EXERCISE BRIEF
What's needed is the listing below, repeated word for word with no pictures.

PROVIDED RECORDS
--- --- ---

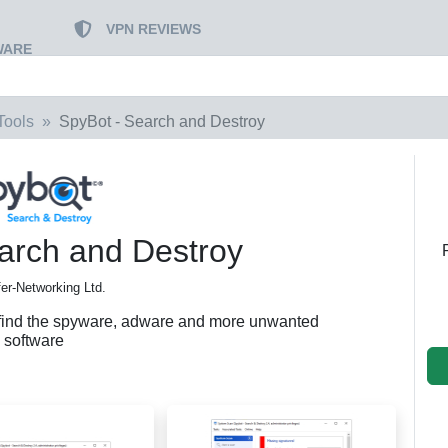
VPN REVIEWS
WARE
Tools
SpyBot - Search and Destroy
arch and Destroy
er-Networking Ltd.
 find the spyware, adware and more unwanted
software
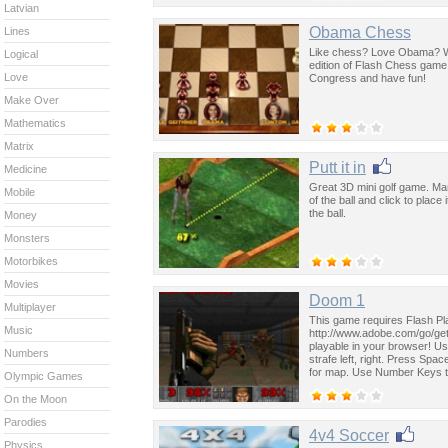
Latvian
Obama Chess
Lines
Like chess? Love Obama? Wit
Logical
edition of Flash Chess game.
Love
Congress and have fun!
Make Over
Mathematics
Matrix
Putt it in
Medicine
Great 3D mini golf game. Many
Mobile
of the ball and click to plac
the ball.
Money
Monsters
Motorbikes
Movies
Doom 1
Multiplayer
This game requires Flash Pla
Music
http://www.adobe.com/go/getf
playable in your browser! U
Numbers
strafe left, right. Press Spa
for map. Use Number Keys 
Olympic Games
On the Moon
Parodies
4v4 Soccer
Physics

--- --- ---

EXERCISE RESULT
VPN REVIEWS
WARE
Tools
SpyBot - Search and Destroy
arch and Destroy
er-Networking Ltd.
 find the spyware, adware and more unwanted
software
Latvian
Obama Chess
Lines
Like chess? Love Obama? Wit
Logical
edition of Flash Chess game.
Love
Congress and have fun!
Make Over
Mathematics
Matrix
Putt it in
Medicine
Great 3D mini golf game. Many
Mobile
of the ball and click to plac
the ball.
Money
Monsters
Motorbikes
Movies
Doom 1
Multiplayer
This game requires Flash Pla
Music
http://www.adobe.com/go/getf
playable in your browser! U
Numbers
strafe left, right. Press Spa
for map. Use Number Keys 
Olympic Games
On the Moon
Parodies
4v4 Soccer
Physics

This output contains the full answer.